Do ponto de vista geopolítico, o
território do Acre era uma região de fronteira internacional, constantemente
ameaçada pelos conflitos armados travados entre os seringueiros brasileiros –
arregimentados como soldados pelos patrões seringalistas – e as forças
militares bolivianas e peruanas. As questões fronteiriças com o Peru foram
resolvidas somente em 1909. Mas o Tratado de Petrópolis, assinado em 1903 com a
Bolívia após o fim da chamada Revolução Acreana (1899-1903), outorgou ao
Brasil uma nova unidade federativa – onde a presença do Estado era
completamente ausente ou, no máximo, deficiente nas primeiras décadas de
administração da União. Demograficamente, as “regiões do Acre” eram de baixa
densidade. E, juridicamente, formavam o único Território Federal brasileiro, e
por isso eram administradas diretamente pela União. Estes aspectos certamente
foram levados em consideração quando o governo decidiu desterrar cidadãos que,
em 1904 e 1910, eram vistos como indesejados. Seria muito mais problemático
negociar com os governadores e com as oligarquias de outros estados da
federação a acolhida de tantos rejeitados.
Para as autoridades do Distrito Federal –
e talvez para os próprios desterrados –, a expulsão do Rio de Janeiro para o
Acre representava, na prática, uma ida sem volta daqueles que para lá foram
enviados contra suas vontades. Havia um consenso – por parte das autoridades,
do discurso médico e jurídico em voga – em relação à imagem desses homens e
mulheres: seriam criminosos irrecuperáveis e perigosos. Aos olhos das
autoridades, eles eram invariavelmente tidos como prostitutas, rufiões,
charlatães, capoeiras e malandros de toda espécie. Faziam parte da escória
social e das chamadas “classes perigosas”. Por isso o governo federal quis
isolá-los e condená-los ao desaparecimento.
Os desterrados de 1904 acabaram se
estabelecendo em cidades como Vila Empresa (atual Rio Branco), Xapuri e
Cruzeiro do Sul. A maior parte desse contingente foi aproveitada em obras da
prefeitura, mas muitos acabaram trabalhando como capangas dos chefes políticos
locais. Já os de 1910 ficaram em Santo Antônio do Madeira, a maioria
trabalhando nas obras da estrada de ferro Madeira-Mamoré (1907-1912) e nas
Linhas Telegráficas e Estratégicas de Mato Grosso ao Amazonas (CLTEMA) da
Comissão Rondon (1907-1915). Mas a má fama de alguns era tão grande que eles
não tiveram qualquer tipo de acolhida: ficaram livres, ao Deus dará.
As autoridades do Acre, por sua vez, não
pareciam muito preocupadas com a “regeneração” dos desterrados. O delegado que
cuidou do caso de Saul Ovídio, por exemplo, pediu uma punição rigorosa para que
o desterrado pudesse servir de exemplo à “chusma de vagabundos para aqui
deportados”. Muitos dos que se tornavam inoportunos e indóceis eram fuzilados
imediatamente.
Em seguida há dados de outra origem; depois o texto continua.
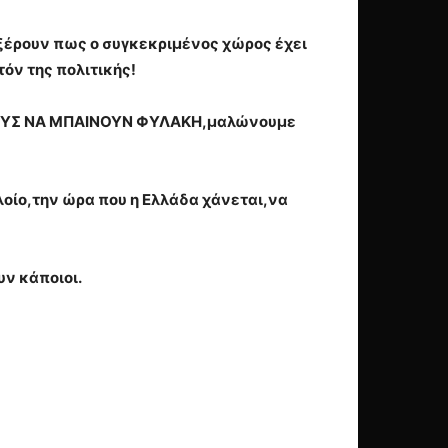
 ξέρουν πως ο συγκεκριμένος χώρος έχει
όν της πολιτικής!
ΙΚΟΥΣ ΝΑ ΜΠΑΙΝΟΥΝ ΦΥΛΑΚΗ,μαλώνουμε
οίο,την ώρα που η Ελλάδα χάνεται,να
ν κάποιοι.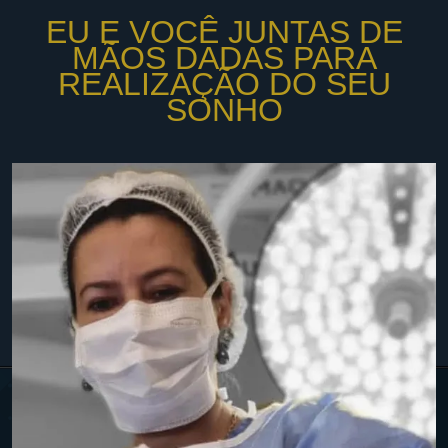
EU E VOCÊ JUNTAS DE
MÃOS DADAS PARA
REALIZAÇÃO DO SEU
SONHO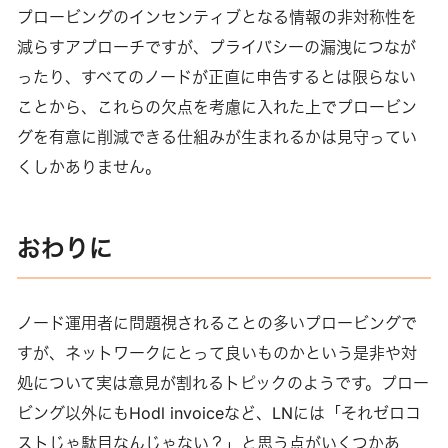
プロービングのインセンティブとなる情報の非対称性を
減らすアプローチですが、プライバシーの漏洩につなが
ったり、すべてのノードが正直に申告するとは限らない
ことから、これらの欠点を考慮に入れた上でプロービン
グを有意に削減できる仕組みが生まれるかは見守ってい
くしかありません。
おわりに
ノード運用者に問題視されることの多いプロービングで
すが、ネットワークにとって良いものかという是非や対
処について実は意見が割れるトピックのようです。プロー
ビング以外にもHodl invoiceなど、LNには「それゼロコ
ストじゃ駄目なんじゃない？」と思う点がいくつかあ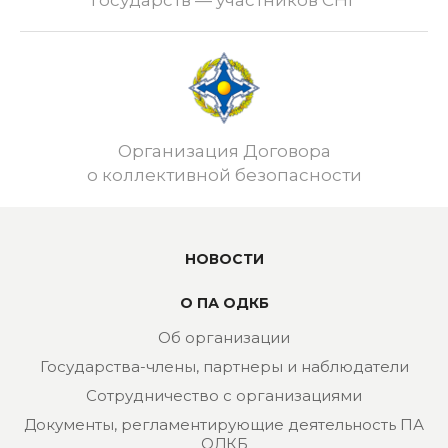
государств — участников СНГ
Организация Договора
о коллективной безопасности
НОВОСТИ
О ПА ОДКБ
Об организации
Государства-члены, партнеры и наблюдатели
Сотрудничество с организациями
Документы, регламентирующие деятельность ПА
ОДКБ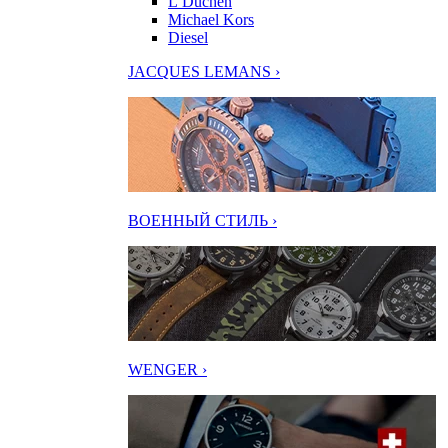
L’Duchen
Michael Kors
Diesel
JACQUES LEMANS ›
ВОЕННЫЙ СТИЛЬ ›
WENGER ›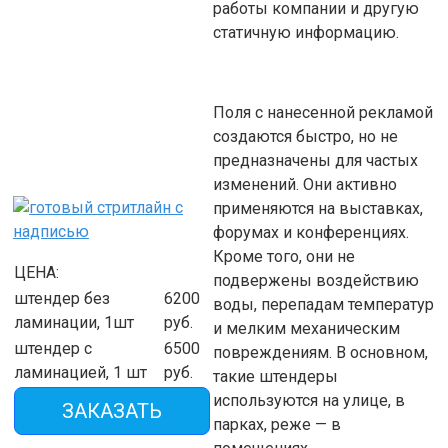
работы компании и другую
статичную информацию.
Поля с нанесенной рекламой
создаются быстро, но не
предназначены для частых
изменений. Они активно
применяются на выставках,
форумах и конференциях.
Кроме того, они не
ЦЕНА:
подвержены воздействию
штендер без
6200
воды, перепадам температур
ламинации, 1шт
руб.
и мелким механическим
штендер с
6500
повреждениям. В основном,
ламинацией, 1 шт
руб.
такие штендеры
используются на улице, в
ЗАКАЗАТЬ
парках, реже — в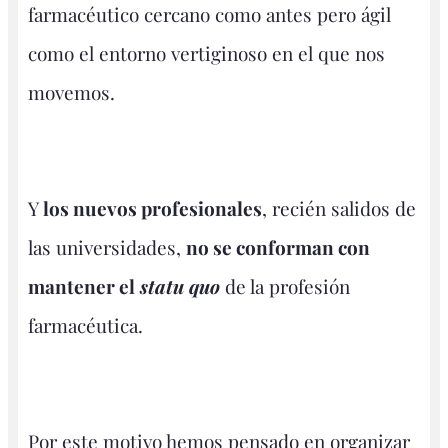
farmacéutico cercano como antes pero ágil
como el entorno vertiginoso en el que nos
movemos.
Y
los nuevos profesionales
, recién salidos de
las universidades,
no se conforman con
mantener el
statu quo
de la profesión
farmacéutica.
Por este motivo hemos pensado en organizar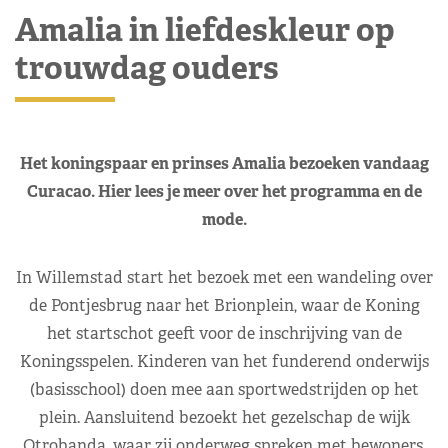
Amalia in liefdeskleur op
trouwdag ouders
Het koningspaar en prinses Amalia bezoeken vandaag
Curacao. Hier lees je meer over het programma en de
mode.
In Willemstad start het bezoek met een wandeling over
de Pontjesbrug naar het Brionplein, waar de Koning
het startschot geeft voor de inschrijving van de
Koningsspelen. Kinderen van het funderend onderwijs
(basisschool) doen mee aan sportwedstrijden op het
plein. Aansluitend bezoekt het gezelschap de wijk
Otrobanda, waar zij onderweg spreken met bewoners,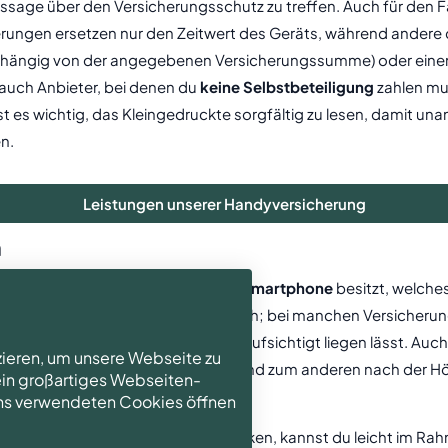
 Aussage über den Versicherungsschutz zu treffen. Auch für den 
erungen ersetzen nur den Zeitwert des Geräts, während andere d
abhängig von der angegebenen Versicherungssumme) oder eine
auch Anbieter, bei denen du
keine Selbstbeteiligung
zahlen mu
lb ist es wichtig, das Kleingedruckte sorgfältig zu lesen, dami
n.
Leistungen unserer Handyversicherung
n
gute Idee, wenn du ein
High-End-Smartphone
besitzt, welches
y im Falle eines Diebstahls automatisch; bei manchen Versiche
 du dein Handy weit entfernt unbeaufsichtigt liegen lässt. Auc
zieren, um unsere Webseite zu
ach dem
Wiederbeschaffungswert
und zum anderen nach der Hö
 ein großartiges Webseiten-
 uns verwendeten Cookies öffnen
 auf die monatliche Prämie auswirken, kannst du leicht im Rah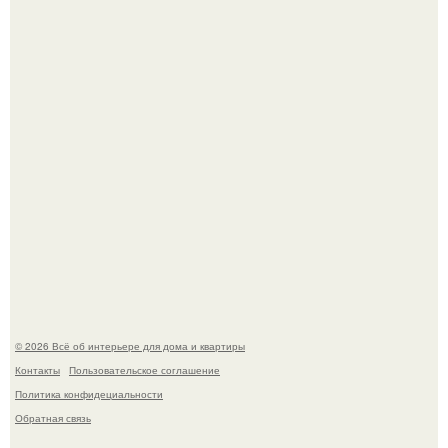
Двухкомнатная квартира в стиле сканди кинфолк и
мебелью 50-х годов в высотке на котельнической.
Кёнигсберг. Интерьер дома студенческого братства
"Германия".
© 2026 Всё об интерьере для дома и квартиры
Контакты
Пользовательское соглашение
Политика конфидециальности
Обратная связь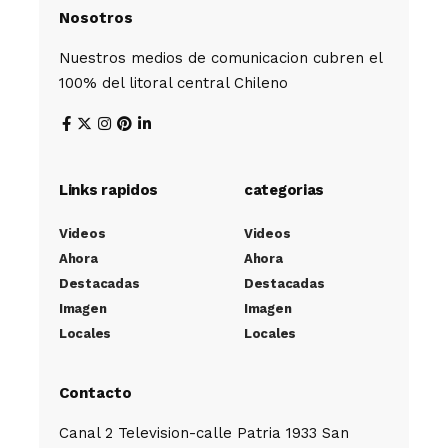
Nosotros
Nuestros medios de comunicacion cubren el
100% del litoral central Chileno
Links rapidos
categorias
Videos
Videos
Ahora
Ahora
Destacadas
Destacadas
Imagen
Imagen
Locales
Locales
Contacto
Canal 2 Television-calle Patria 1933 San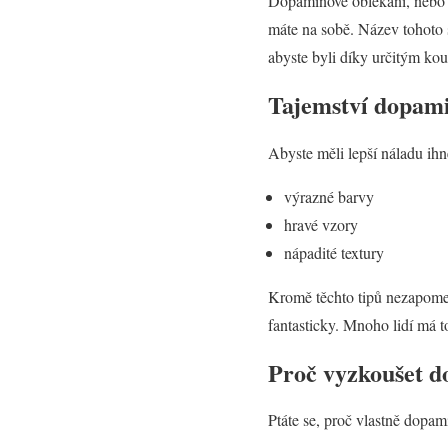
Dopaminové oblékání, nebo ch
máte na sobě. Název tohoto 
abyste byli díky určitým kou
Tajemství dopami
Abyste měli lepší náladu ihn
výrazné barvy
hravé vzory
nápadité textury
Kromě těchto tipů nezapomeňt
fantasticky. Mnoho lidí má t
Proč vyzkoušet d
Ptáte se, proč vlastně dopa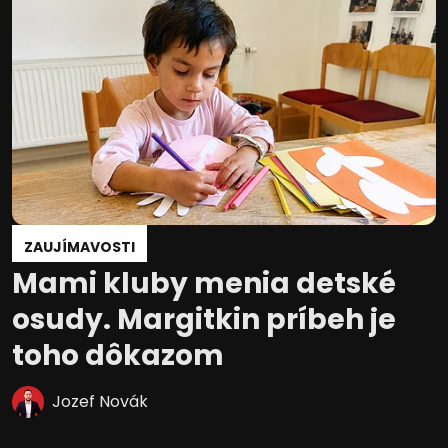
ZAUJÍMAVOSTI
Mami kluby menia detské
osudy. Margitkin príbeh je
toho dôkazom
Jozef Novák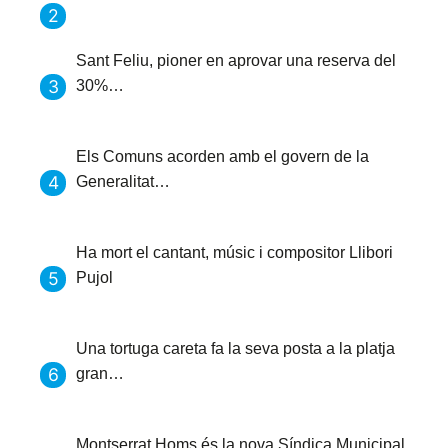
Sant Feliu, pioner en aprovar una reserva del
30%…
Els Comuns acorden amb el govern de la
Generalitat…
Ha mort el cantant, músic i compositor Llibori
Pujol
Una tortuga careta fa la seva posta a la platja
gran…
Montserrat Homs és la nova Síndica Municipal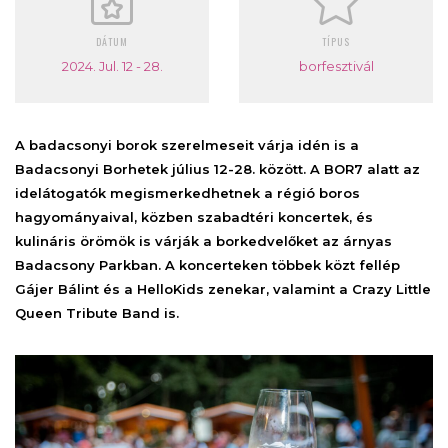
DÁTUM
TÍPUS
2024. Jul. 12 - 28.
borfesztivál
A badacsonyi borok szerelmeseit várja idén is a
Badacsonyi Borhetek július 12-28. között. A BOR7 alatt az
idelátogatók megismerkedhetnek a régió boros
hagyományaival, közben szabadtéri koncertek, és
kulináris örömök is várják a borkedvelőket az árnyas
Badacsony Parkban. A koncerteken többek közt fellép
Gájer Bálint és a HelloKids zenekar, valamint a Crazy Little
Queen Tribute Band is.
Outros tantos sumiram sem deixar rastros. Mas não se pode dizer
que Ovídio, Francisco Pereira, Lycurgo de Carvalho e Delphina Rodrigues foram
condenados somente pelas autoridades republicanas. Quem os sentenciou e puniu,
acima de tudo, foi a nova ordem moral e política que as elites brasileiras
queriam impor ao país no início do século republicano.
Francisco Bento da Silva é professor da Universidade Federal do
Acre e autor da tese “Acre, a pátria dos proscritos: prisões e desterros para
as regiões do Acre em 1904 e 1910” (UFPR, 2010).